By Jocelyn Reynolds
Per the FDA, decentralized clinical trials (DCTs) include any trial in which one or more components are separate from the investigators’ location. While nearly half of respondents to Industry Standard Research (ISR) surveys on the topic indicated they are mostly satisfied with electronic data capture (EDC) technology performance in DCTs, almost none said they were completely satisfied. In short, EDCs are not completely missing the mark in DCT applications, but they have a lot of room for improvement.
Mirroring our discussion about general EDC improvements desired by pharmaceutical sponsors and clinical research organizations (CROs), improved integration topped the list of respondents’ stated desires regarding unmet needs related to EDC usage in DCTs. Most often, respondents wrote in data integration — between EDC and electronic clinical outcome assessment (eCOA) systems, electronic patient-reported outcome (ePRO) systems, interactive response technology (IRT), and eConsent systems.
Direct data capture (i.e., remotely, via devices) for patients is equally prioritized as an area for improvement, based on write-in responses. The root cause for many of these responses is a desire to reduce or eliminate duplication of effort.
Additionally, sponsors and CROs reported frustration with the lag that commonly occurs in data reconciliation — caused by having to download data from various electronic sources, then enter that data into the EDC system as a central data repository. As more clinical trial activities occur off-site, more data can go missing. With fewer face-to-face patient visits with investigators and fewer monitors traveling to sites to perform in-person source document review, sponsors and CROs are anxious to ensure their data is being accurately captured in the EDC.
Some respondents wrote in variations of “improve remote monitoring capabilities.” Essentially, sponsors and CROs want to see more capabilities related to remote source data review and verification in EDC systems. Other respondents stated they constantly encounter data quality issues, requiring them to query sites to reconcile those issues.

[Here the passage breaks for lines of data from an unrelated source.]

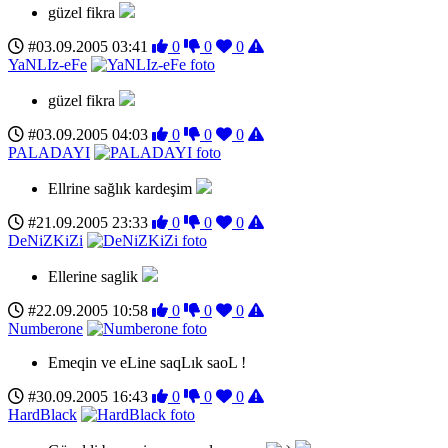
güzel fikra
#03.09.2005 03:41
0
0
0
YaNLIz-eFe
güzel fikra
#03.09.2005 04:03
0
0
0
PALADAYI
Ellrine sağlık kardeşim
#21.09.2005 23:33
0
0
0
DeNiZKiZi
Ellerine saglik
#22.09.2005 10:58
0
0
0
Numberone
Emeqin ve eLine saqLık saoL !
#30.09.2005 16:43
0
0
0
HardBlack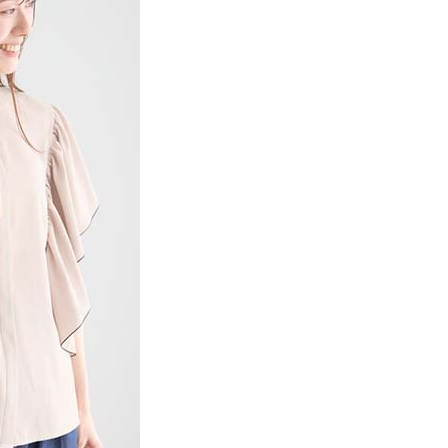
項】
網路銀行／等多元方式進行付款，方視為交易完成。
係由「台灣大哥大股份有限公司」（以下簡稱本公司）所提供，讓
：結帳手續完成當下不需立刻繳費，但若您需要取消訂單，請聯
貨付款
易時，得透過本服務購買商品或服務，並由商店將買賣／分期付
的店家。未經商家同意取消之訂單仍視為有效，需透過AFTEE
金債權讓與本公司後，依約使用本公司帳單繳交帳款。
繳納相關費用。
0，滿NT$1,500(含以上)免運費
意付款使用「大哥付你分期」之契約關係目的，商店將以您的個人
否成功請以「AFTEE先享後付 」之結帳頁面顯示為準，若有關於
含姓名、電話或地址）提供予台灣大哥大進項蒐集、處理及利
功／繳費後需取消欲退款等相關疑問，請聯繫「AFTEE先享後
取貨
公司與您本人進行分期帳單所需資料之確認、核對及更正。
援中心」
https://netprotections.freshdesk.com/support/home
0，滿NT$1,500(含以上)免運費
戶服務條款，請詳閱以下連結：
https://oppay.tw/userRule
項】
付款
恩沛科技股份有限公司提供之「AFTEE先享後付」服務完成之
依本服務之必要範圍內提供個人資料，並將交易相關給付款項請
0，滿NT$1,500(含以上)免運費
讓予恩沛科技股份有限公司。
個人資料處理事宜，請瀏覽以下網址：
貨
ee.tw/terms/#terms3
0，滿NT$1,500(含以上)免運費
年的使用者請事先徵得法定代理人或監護人之同意方可使用
E先享後付」，若未經同意申辦者引起之損失，本公司不負相關責
AFTEE先享後付」時，將依據個別帳號之用戶狀況，依本公司
0，滿NT$1,500(含以上)免運費
核予不同之上限額度；若仍有額度不足之情形，本公司將視審查
用戶進行身份認證。
一人註冊多個帳號或使用他人資訊註冊。若發現惡意使用之情
科技股份有限公司將有權停止該用戶之使用額度並採取法律行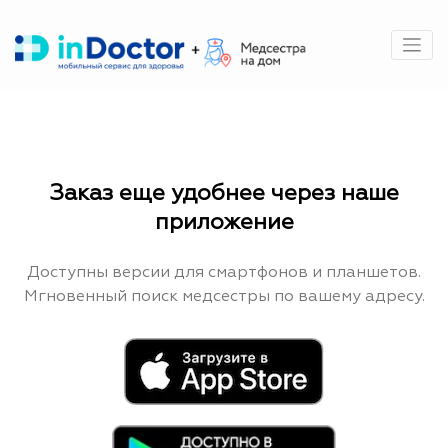
Перейти
к
содержимому
Заказ еще удобнее через наше
приложение
Доступны версии для смартфонов и планшетов.
Мгновенный поиск медсестры по вашему адресу.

Excessive site burden during DCTs also was a common refrain among respondents, particularly the expectation that sites make sure all patient data is being captured by these systems (e.g., potentially forcing the site to enter data multiple times across several systems).
Even beyond our questions covering EDC performance in decentralized trials, the desire to minimize patient burden and improve patient experience is near universal among respondents. While EDC is not considered a patient-facing technology, it is a means for sites to capture data and for sponsors/CROs to ingest that data more conveniently through direct data capture elements.
This likely is part of the reason electronic patient-reported outcome (ePRO) systems are only used in a portion of trials that leverage EDC. While decentralized trials present some improvements for patients, the protocol may require the EDC to plug into more systems, and may be more burdensome to patients (e.g., if the protocol requires them to fill out questionnaires, or use multiple different electronic devices or paper, etc.). Thus, while EDC system improvements might not seem to have a direct relationship with patients, better integration between EDC and other data sources reduces friction for sponsors, sites, and patients alike.
For better or worse, sponsor and CRO predictions relevant to usage/adoption of a given technology, or improvements in various areas of clinical development, tend to be overly optimistic. For example, we regularly ask their predictions for such improvements over the next several years. However, after that time has passed, usage or improvements rarely reach the levels respondents predicted.
Still, sponsor and CRO respondents stated that, on average, nearly one-fifth of their trials have collected patient data transmitted from sensors and/or wearables (e.g., glucose meters, spirometers, and/or activity meters) directly into an EDC system. They also predicted that roughly one-third of trials will use direct data capture over the next two years.
That said, the DCT space (and clinical trial space, as a whole) currently is dominated by a limited number of EDC systems, since sites simply are most familiar with those vendors and products, and sponsors are most comfortable with them. While alternatives have emerged, promising to cut down on build timelines and the bulky nature of these legacy systems, the inherent risk of change stymies that progress.
Accordingly, newer, nimbler providers face a steep climb if they want to convince sponsors to sunset traditional EDC in favor of direct data capture only, or a unified decentralized trial platform that everything plugs into. So, the question remains, will EDC evolve to fix its existing problems, or will a different type of decentralized trial platform (or single platform model) replace pick-and-pull, add-and-subtract modules of clinical trial technology? Ultimately, given their market dominance, legacy EDC providers are likely to decide the answer.